Dans la deuxième et la troisième chambres de l’estomac de la vache, la masse de morceaux de plantes et de microbes est drainée de l’eau et des acides gras. Ce n’est que lorsque la masse atteint le quatrième composant de l’estomac, la caillette, que les enzymes et les acides commencent à déchirer les microbes morts et mourants afin que leurs nutriments puissent être absorbés dans l’intestin de la vache.
Cette configuration, avec une dégradation microbienne de la nourriture qui se produit au début du système digestif, rend les vaches étonnamment efficaces par rapport aux fermenteurs de l’intestin postérieur tels que les chevaux ou les lapins. (6) Les microbes ont beaucoup plus de temps pour décomposer la nourriture et l’animal a beaucoup plus de temps pour absorber les nutriments.
Incroyable, les vaches ne tirent pas la majorité de leurs nutriments du foin et de l’herbe qu’elles mangent. Comment vais-je expliquer cela à mes collègues naturopathes ?

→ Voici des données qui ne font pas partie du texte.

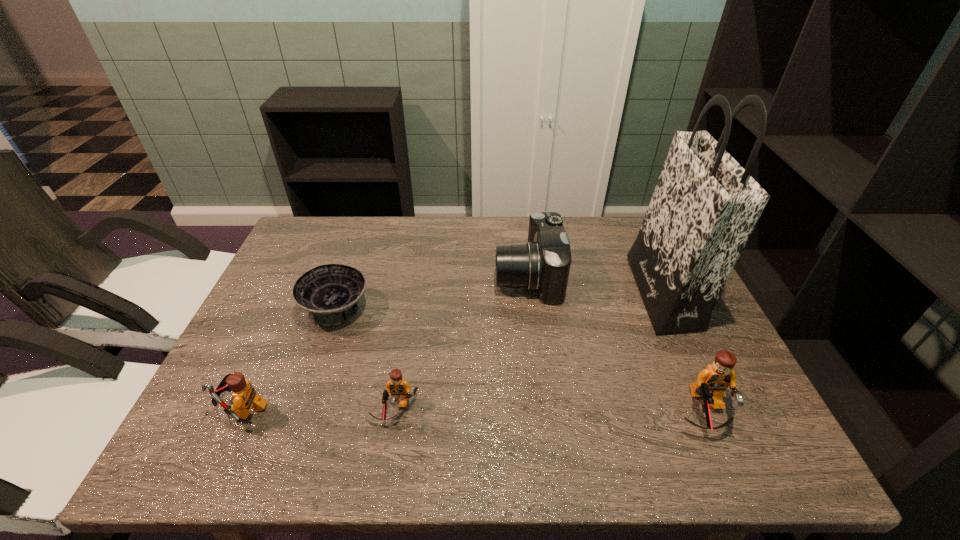 If equal spacing is desired by inserting an extra Lego among them, please point out a free spot for this new Lego. Please provide its 2D coordinates. Your answer should be formatted as a tuple, i.e. [(x, y)], where the tuple contains the x and y coordinates of a point satisfying the conditions above.

[(549, 411)] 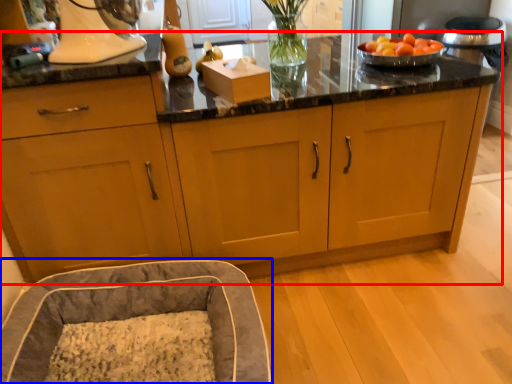 Question: Which object is further to the camera taking this photo, cabinetry (highlighted by a red box) or bean bag chair (highlighted by a blue box)?

Choices:
 (A) cabinetry
 (B) bean bag chair

Answer: (A) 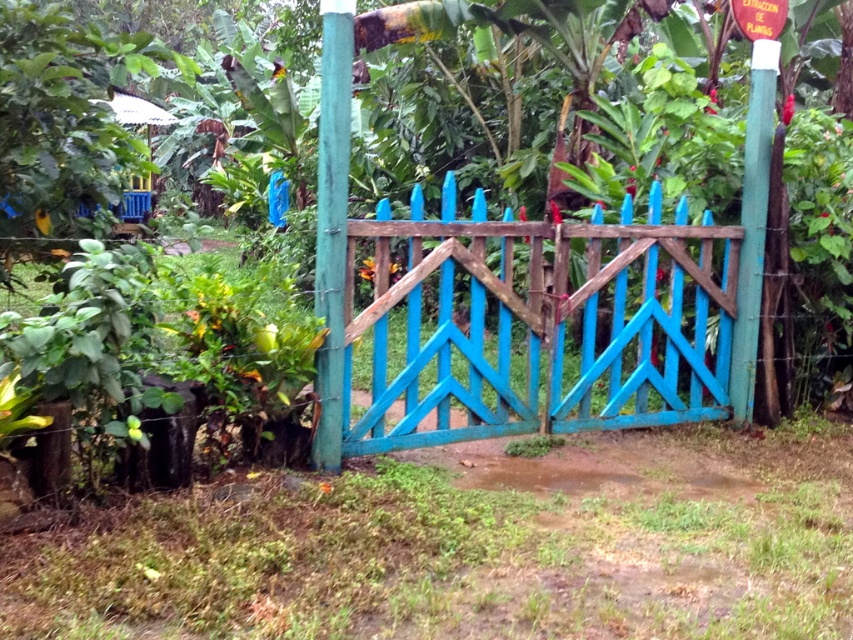 Based on the photo, is teal wood post at center shorter than white painted wood pole at upper right?

Indeed, teal wood post at center has a lesser height compared to white painted wood pole at upper right.

Is point (329, 275) positioned in front of point (741, 296)?

Yes, it is in front of point (741, 296).

Is point (334, 385) behind point (751, 262)?

That is False.

Where is `teal wood post at center`? teal wood post at center is located at coordinates (332, 225).

Between blue painted wood gate at center and teal wood post at center, which one has less height?

Standing shorter between the two is blue painted wood gate at center.

Find the location of a particular element. Image resolution: width=853 pixels, height=640 pixels. blue painted wood gate at center is located at coordinates (537, 323).

This screenshot has width=853, height=640. What are the coordinates of `blue painted wood gate at center` in the screenshot? It's located at (537, 323).

Does point (672, 256) come behind point (753, 248)?

No.

Can you confirm if blue painted wood gate at center is wider than white painted wood pole at upper right?

Yes, blue painted wood gate at center is wider than white painted wood pole at upper right.

The image size is (853, 640). I want to click on blue painted wood gate at center, so click(537, 323). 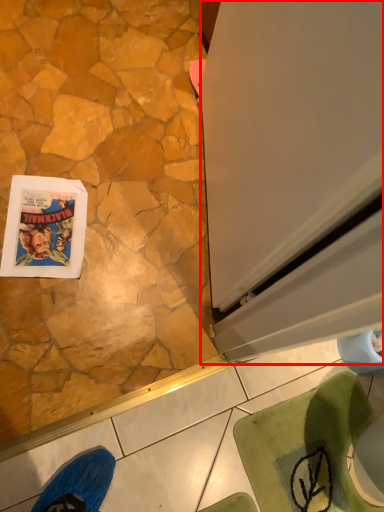 Question: From the image's perspective, what is the correct spatial relationship of screen door (annotated by the red box) in relation to comic book?

Choices:
 (A) above
 (B) below

Answer: (A) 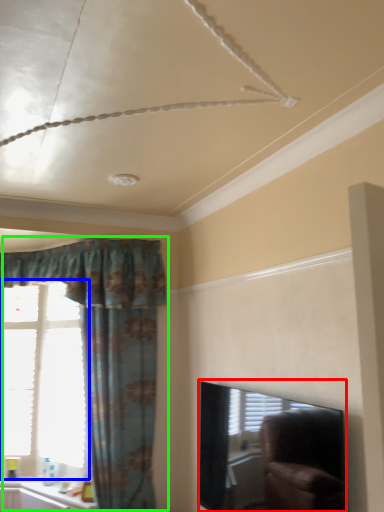 Question: Considering the real-world distances, which object is closest to window screen (highlighted by a red box)? window (highlighted by a blue box) or curtain (highlighted by a green box).

Choices:
 (A) window
 (B) curtain

Answer: (B) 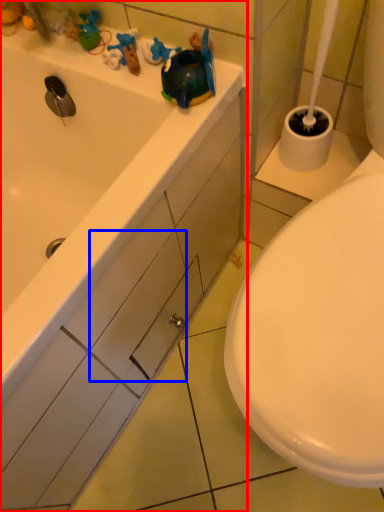 Question: Which object appears closest to the camera in this image, bathtub (highlighted by a red box) or drawer (highlighted by a blue box)?

Choices:
 (A) bathtub
 (B) drawer

Answer: (A) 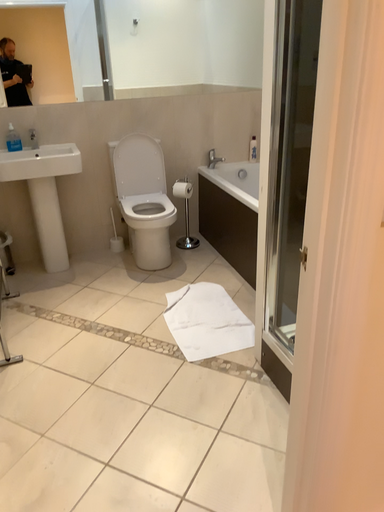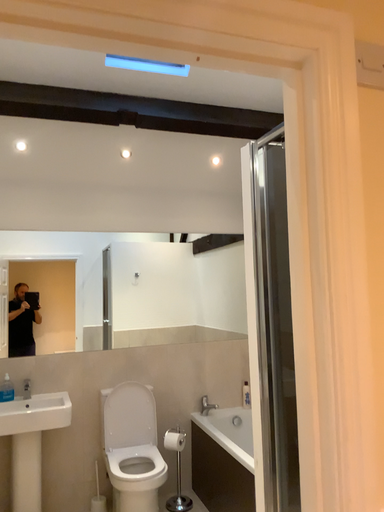 Question: How did the camera likely rotate when shooting the video?

Choices:
 (A) rotated upward
 (B) rotated downward

Answer: (A) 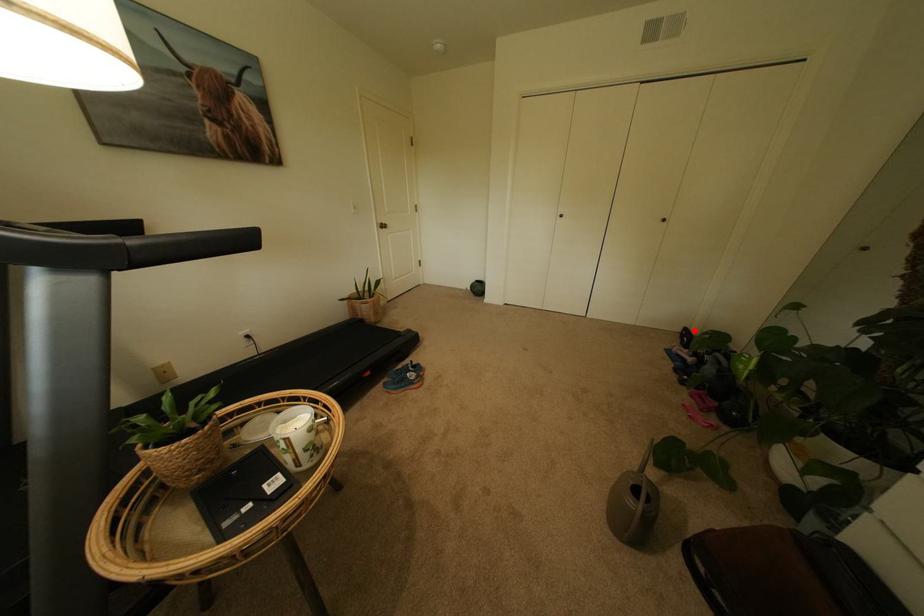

Heureusement, la connaissance c’est le pouvoir, et grâce aux articles et même aux publicités omniprésentes pour les probiotiques à la télévision, il est facile, même pour nos naturopathes embourbés dans la théosophie, de comprendre l’idée que votre intestin est plein de bactéries qui vous aident à rester en bonne santé durable.

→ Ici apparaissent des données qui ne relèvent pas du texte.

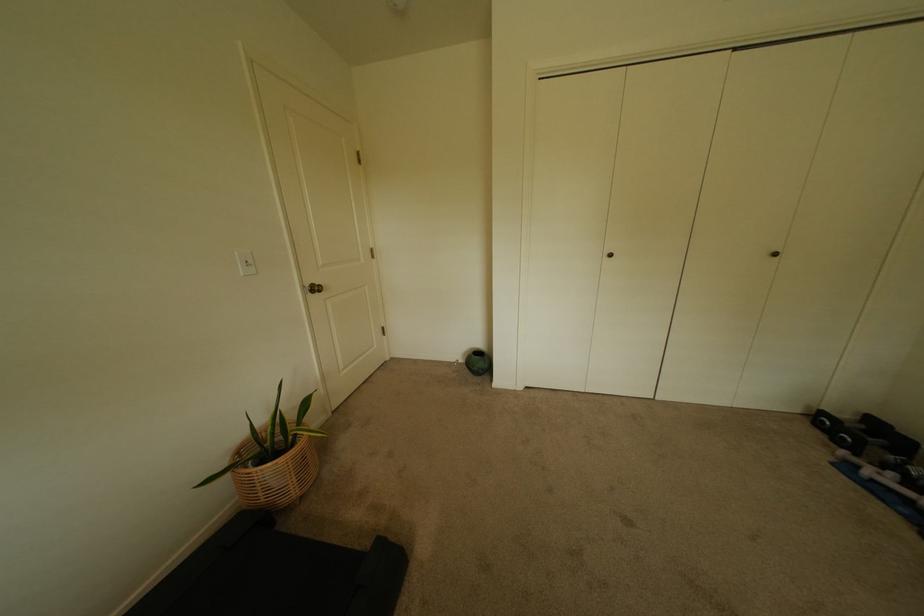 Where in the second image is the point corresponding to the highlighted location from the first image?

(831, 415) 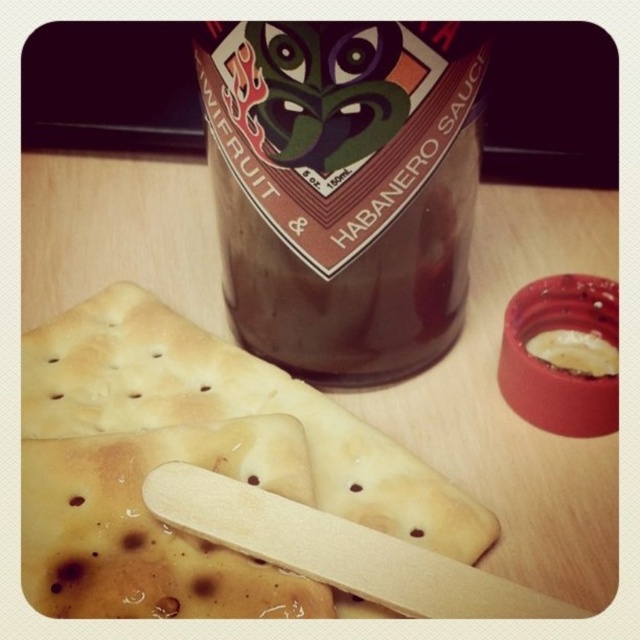 Question: Which point is farther from the camera taking this photo?

Choices:
 (A) (548, 360)
 (B) (492, 525)

Answer: (A)

Question: Is the position of crusty white cracker at center more distant than that of yellowish creamy spread at upper right?

Choices:
 (A) no
 (B) yes

Answer: (A)

Question: Is crusty white cracker at center above yellowish creamy spread at upper right?

Choices:
 (A) yes
 (B) no

Answer: (B)

Question: Does brown glass bottle at center appear over yellowish creamy spread at upper right?

Choices:
 (A) yes
 (B) no

Answer: (A)

Question: Among these objects, which one is nearest to the camera?

Choices:
 (A) yellowish creamy spread at upper right
 (B) crusty white cracker at center

Answer: (B)

Question: Which is farther from the brown glass bottle at center?

Choices:
 (A) crusty white cracker at center
 (B) yellowish creamy spread at upper right

Answer: (B) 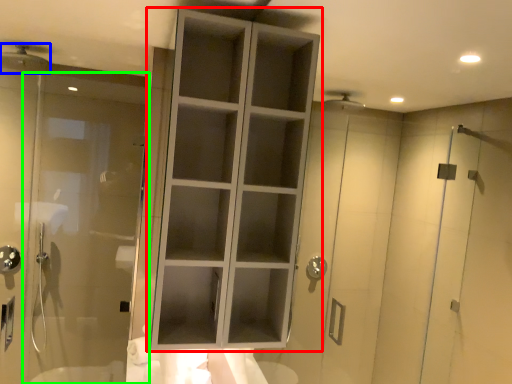 Question: Which object is the farthest from cupboard (highlighted by a red box)? Choose among these: shower (highlighted by a blue box) or door (highlighted by a green box).

Choices:
 (A) shower
 (B) door

Answer: (A)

Expliquez simplement à vos amis naturopathes, adeptes des raccourcis réductionnistes, que les vaches, comme nous, ont des bactéries dans leur estomac. Les vaches mangent de l’herbe, que les bactéries utilisent pour se développer. La vache consomment ensuite ces bactéries pour obtenir des nutriments vitaux ! Et donc en réalité elles ne se nourrissent pas d’herbes mais de bactéries !
Mais la prochaine fois que vous verrez une vache dans un champ en conduisant de villages en villages, ou lorsque vous serez le prochain à l’épicerie à parcourir les options de hamburgers dans le rayon viande, rappelez-vous que ces gros animaux musclés ne sont pas construits à partir d’herbe, de foin et de blé mais de bactéries.
Tout comme un rorqual bleu massif se développe à partir d’un régime de minuscule krill, les grosses vaches volumineuses se développent à partir d’un régime composé de milliers de milliards de microbes, de bactéries qu’elles cultivent dans leur estomac, qui se nourrissent et qu’elles finissent par absorber.
Et pensez : si nous n’avons découvert que récemment ce que les microbes peuvent faire pour les vaches, imaginez les futures découvertes sur ce qu’ils font pour nous !
Références :
1 https://www.thrillist.com/eat/nation/nutrition-food-myths
2 https://beef.unl.edu/cattleproduction/forageconsumed-day
3http://chemistry.elmhurst.edu/vchembook/547cellulose.html#:~:text=Humans%20are%20unable%20to%20digest,working%20of%20the%20intestinal%20tract.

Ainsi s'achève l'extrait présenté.